Quoi qu’il en soit, on ne peut nier que l’introduction du mal moral et ses annexes ne soit l’un des plus impénétrables mystères que Dieu nous ait révélés. Citons là-dessus quelques auteurs.

Je ne répète point ce qu’on a pu lire dans un autre endroit de cet ouvrage [1], qu’un théologien réformé avoue publiquement que l’hypothèse de saint Augustin et de Calvin est pour lui d’une pesanteur insupportable, et qu’il ne s’y tient que parce qu’aucune de toutes les autres hypothèses ne saurait le soulager. Les paroles latines de Calvin que j’ai rapportées [2] méritent bien de paraître ici selon le français de l’auteur : « Par tous ses escrits il ne cesse de crier, toutesfois et quantes qu’il est question du peché, que le nom de Dieu n’y doit point estre meslé, d’autant que rien n’apartient à la nature de Dieu, sinon une parfaite droiture et équité.
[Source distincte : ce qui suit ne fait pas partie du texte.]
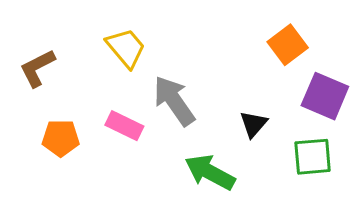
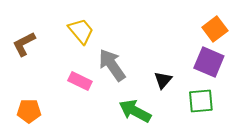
orange square: (288, 45) -> (215, 29), moved
orange pentagon: (61, 138) -> (29, 111), moved

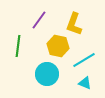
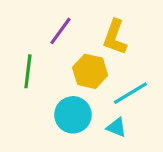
cyan triangle: (85, 83) -> (116, 127), moved

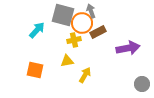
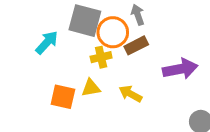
gray arrow: (91, 11) -> (138, 15), moved
orange square: (35, 70) -> (63, 97), moved
yellow arrow: (85, 75) -> (130, 94), moved, turned -91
C’est doncques une calomnie par trop vilaine et puante, d’enveloper un tel homme qui a si bien servi à l’eglise de Dieu, en ce crime, comme s’il faisoit Dieu autheur de peché. Il enseigne bien par tout que rien ne se fait que par le vouloir de Dieu : cependant il maintient que cela, que les hommes font meschamment, est tellement conduit et gouverné par le jugement secret de Dieu, qu’il n’a rien de commun avec le vice des hommes. La somme de sa doctrine est, que Dieu adresse toutes choses par moyens admirables et qui nous sont incognus à telle fin qu’il lui plaist, de sorte que sa volonté éternelle est la premiere cause de toutes choses. Et confesse que c’est un secret incompréhensible, que Dieu veuille ce qui ne nous semble nullement raisonnable : et pourtant il afferme qu’il ne s’en faut point enquerir par trop curieusement ni audacieusement, pource que les jugemens de Dieu sont un abyme profond, et qu’il vaut beaucoup mieux adorer en toute reverence les mysteres et secrets qui surmontent nostre capacité, que de les esplucher ou s’y fourrer trop avant [3]. » Vous voyez combien il recommande de ne s’approcher de cet

  1. Ci-dessus, article Pauliciens, t. XI, pag. 488, cit. (44) et (45).
  2. Ci-dessus, cit. (16) de l’article Synergistes, tom. XIII, pag. 314.
  3. Calvin, Briefve Response aux calomnies d’un certain brouillon par lesquelles il s’est efforcé de diffamer la doctrine de la Prédestination éternelle de Dieu, p. 2037, de ses Opuscules, édition de Genève, 1611.